A Reasonable Fear of Future Abuse Is Key in Determining Whether to Grant a Renewal of a Domestic Violence Restraining Order
Maria de la Luz Perez (“Appellant”) filed a request for a domestic violence restraining order (“DVRO”) against Job Francisco Torres-Hernandez (“Respondent”). In her request for the DVRO, Appellant claimed that Respondent was going to kill her and take her children away. The family law court ultimately issued a three-year restraining order. Before the order expired, Appellant petitioned for a permanent renewal of the restraining order. Appellant alleged that Respondent had repeatedly violated the order. The family law court ultimately concluded that there was no basis to extend the order on a permanent basis, as there was insufficient evidence as to a reasonable belief of continued abuse. Appellant’s family law attorney then filed a timely appeal.
In reviewing the denial of a request for a renewal of a DVRO, the Court of Appeal noted that it must determine whether the family law court applied the correct legal standard. Family Code section 6345 “makes it unnecessary for the protected party to introduce or the court to consider actual acts of abuse the restrained party committed after the original order went into effect.” “A family law court is vested with discretion to issue a protective order under the Domestic Violence Prevention Act (“DVPA”) simply on the basis of an affidavit showing past abuse.” Here, Appellant’s testimony established a reasonable apprehension of future abuse. Respondent had continued to contact and threaten her even with the DVRO in place. While he did not physically abuse Appellant after the order was issued, he had physically abused their children and Appellant’s son. This abuse was relevant to the continuance of the order.

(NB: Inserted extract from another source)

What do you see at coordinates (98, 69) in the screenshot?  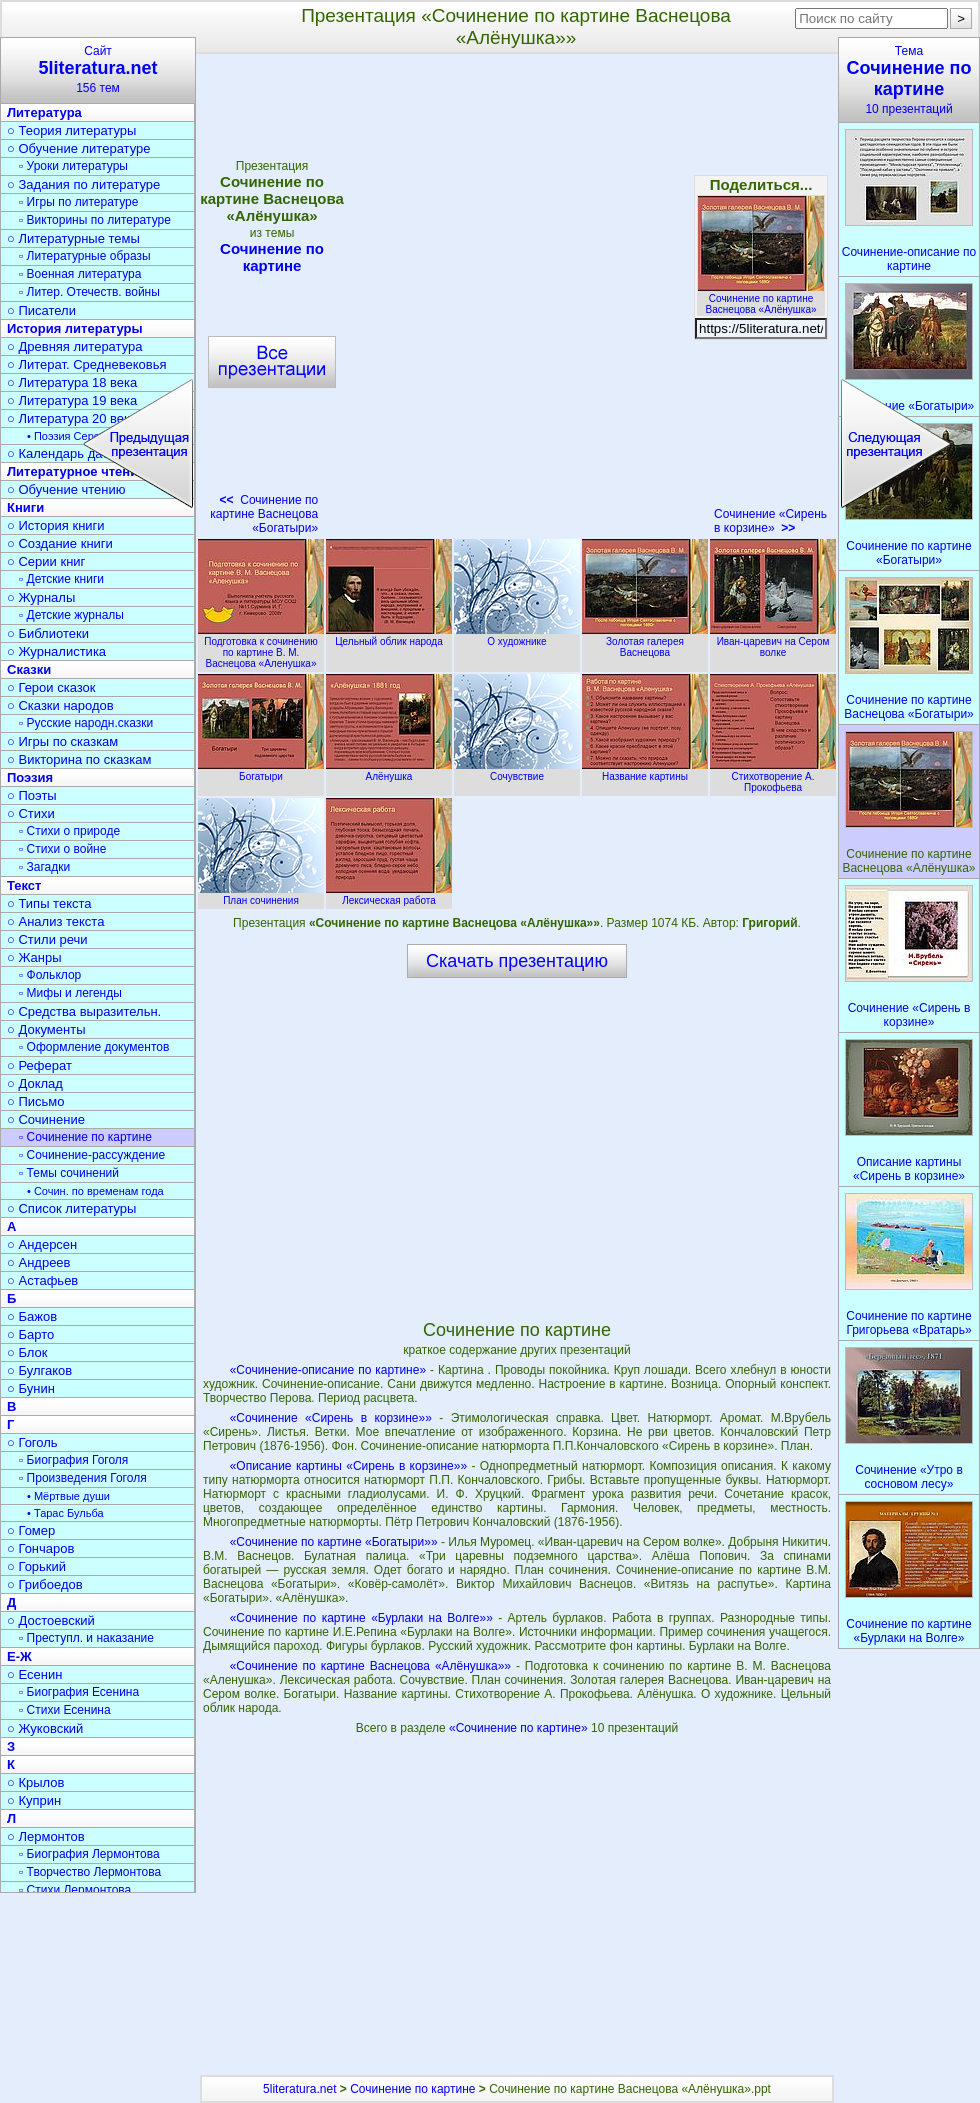 I see `Сайт156 тем` at bounding box center [98, 69].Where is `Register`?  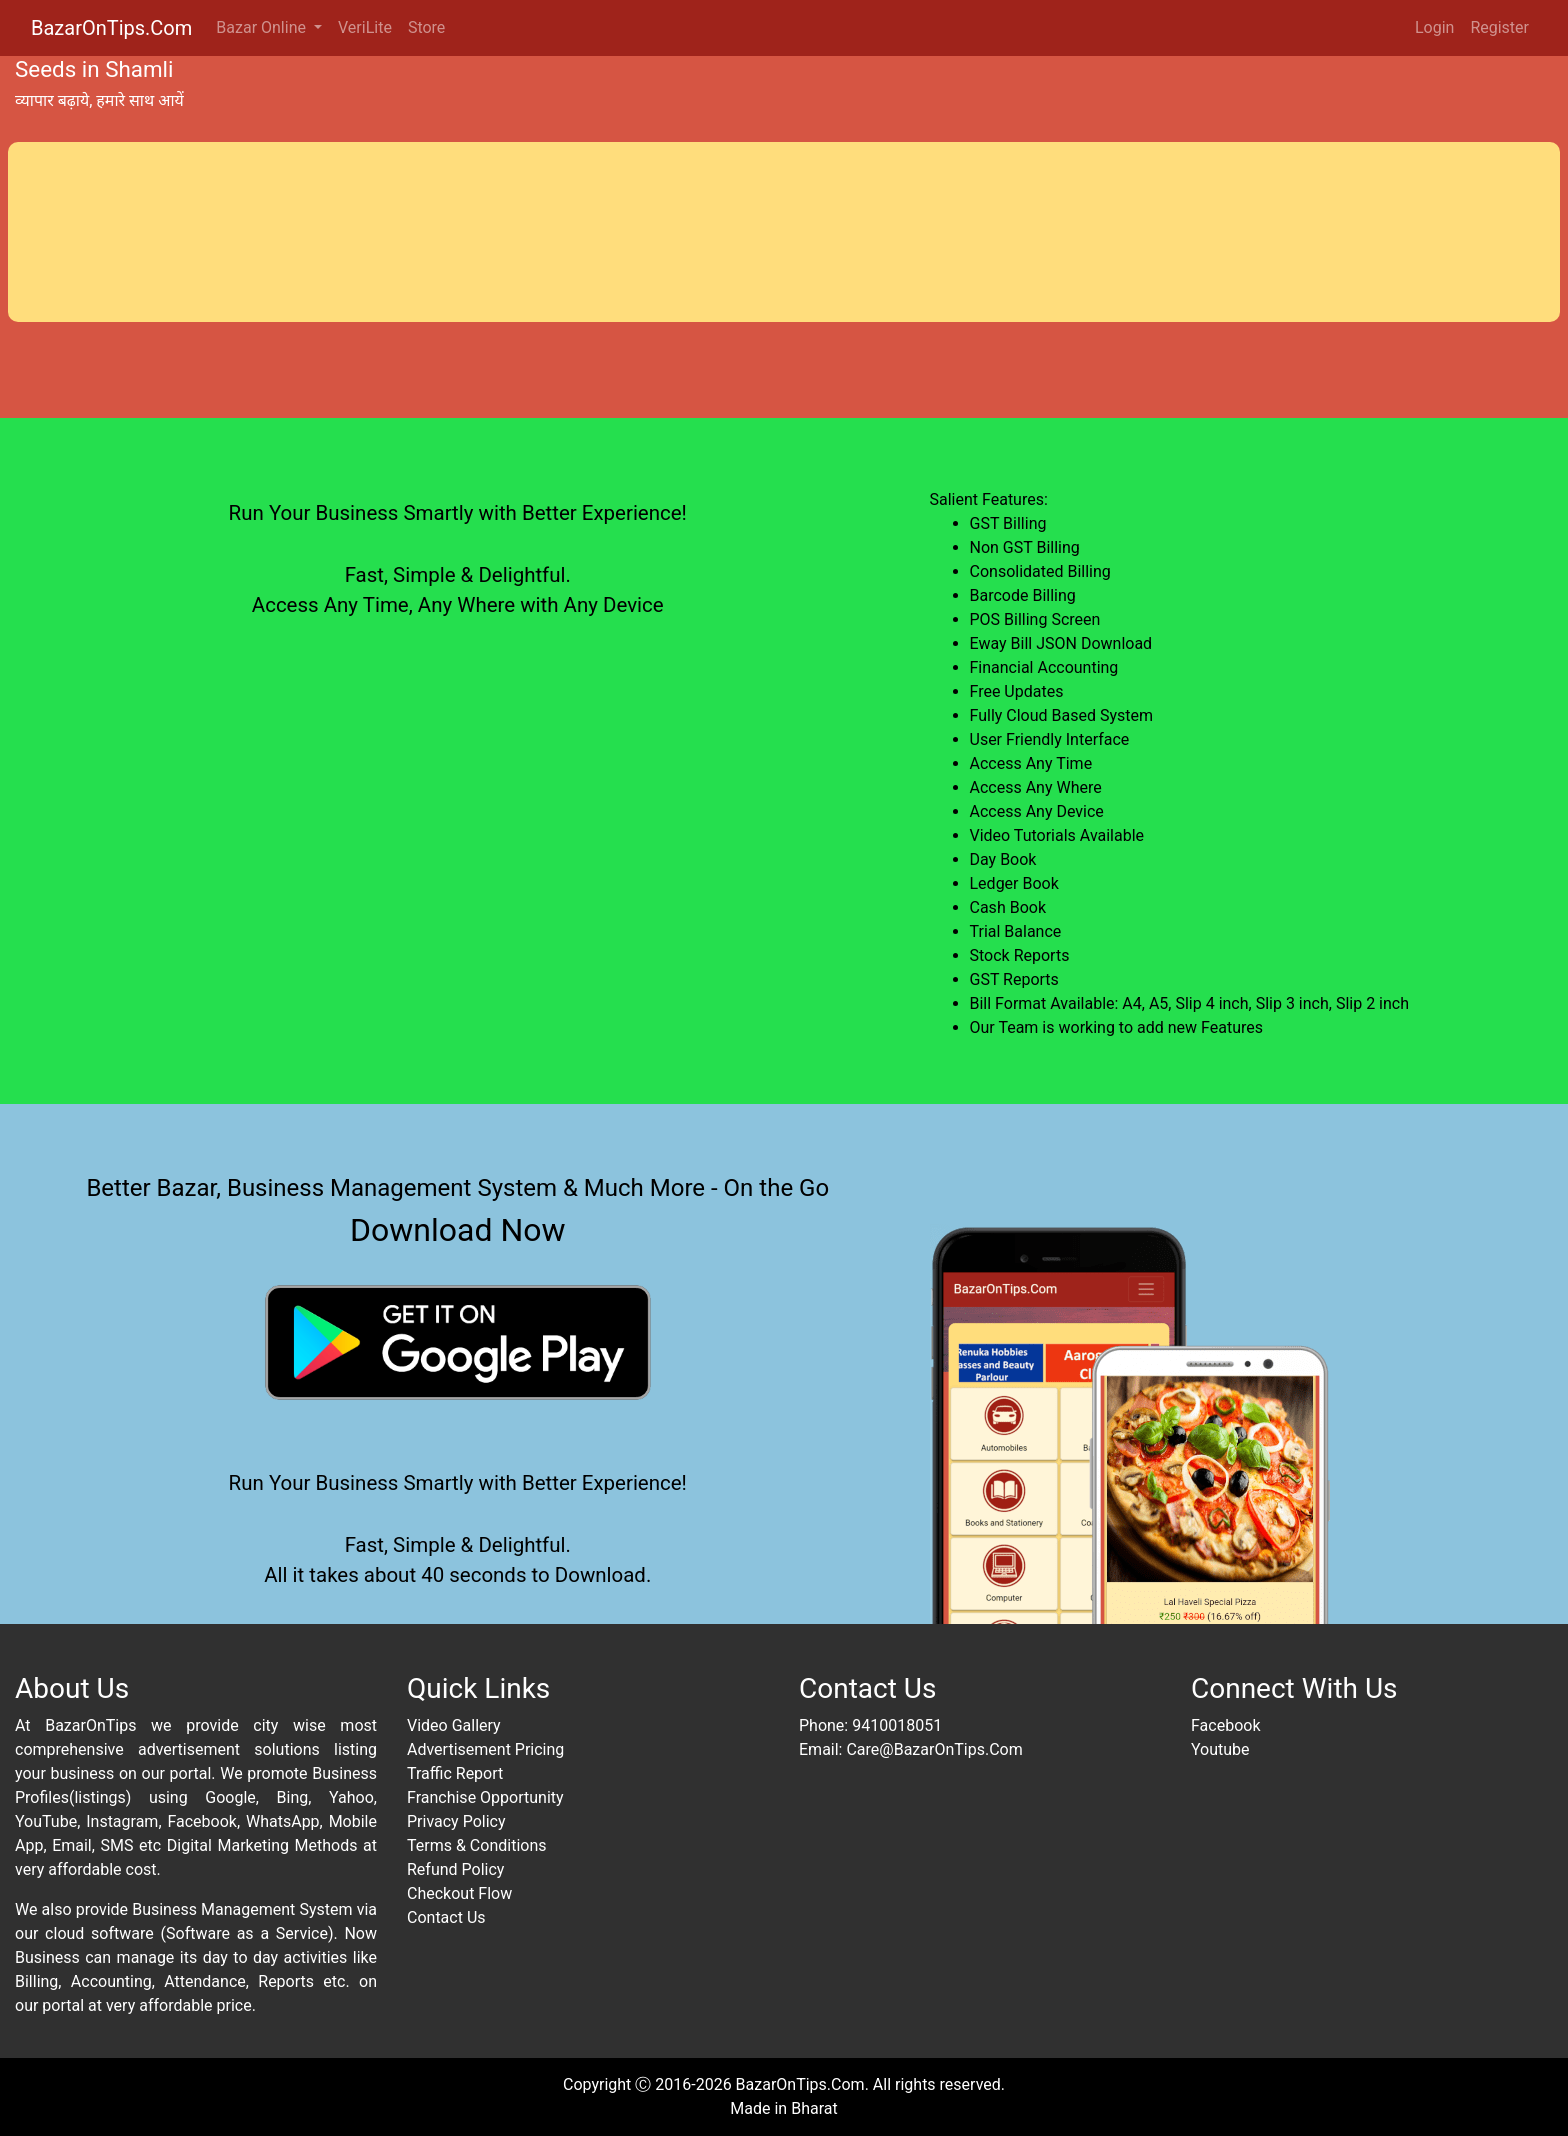
Register is located at coordinates (1499, 27).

Furthermore, the Court of Appeal found that the family law court improperly concluded that evidence of abuse of the couple’s children was irrelevant. The Court of Appeal determined that this abuse should have been considered in determining whether to renew the order. Under the DVPA, abuse is not limited to the protected party seeking the order. The definition of abuse includes placing “a person in reasonable apprehension of imminent serious bodily injury to that person or to another.” Child abuse, with no abuse of the protected party, can support the issuance of a DVRO. Here, Appellant’s family law attorney presented evidence that since the DVRO was issued, while she had not been physically abused by Respondent, he had physically abused their children. There was also evidence that Respondent taunted Appellant by sending her texts after the child abuse charges against him were dismissed, which caused Appellant “a lot of fear.” Family Code section 6320 describes enjoinable behavior as including “disturbing the peace of the other party,” which means “conduct that destroys the mental or emotional calm of the other party.” The abuse of their children destroyed Appellant’s emotional calm and made her fear for her safety and the safety of her children. This was evidence the family law court should have considered in ruling on the renewal of the DVRO.
Based on the foregoing, the Court of Appeal reversed the order denying Appellant’s family law attorney’s request for a permanent renewal of the DVRO.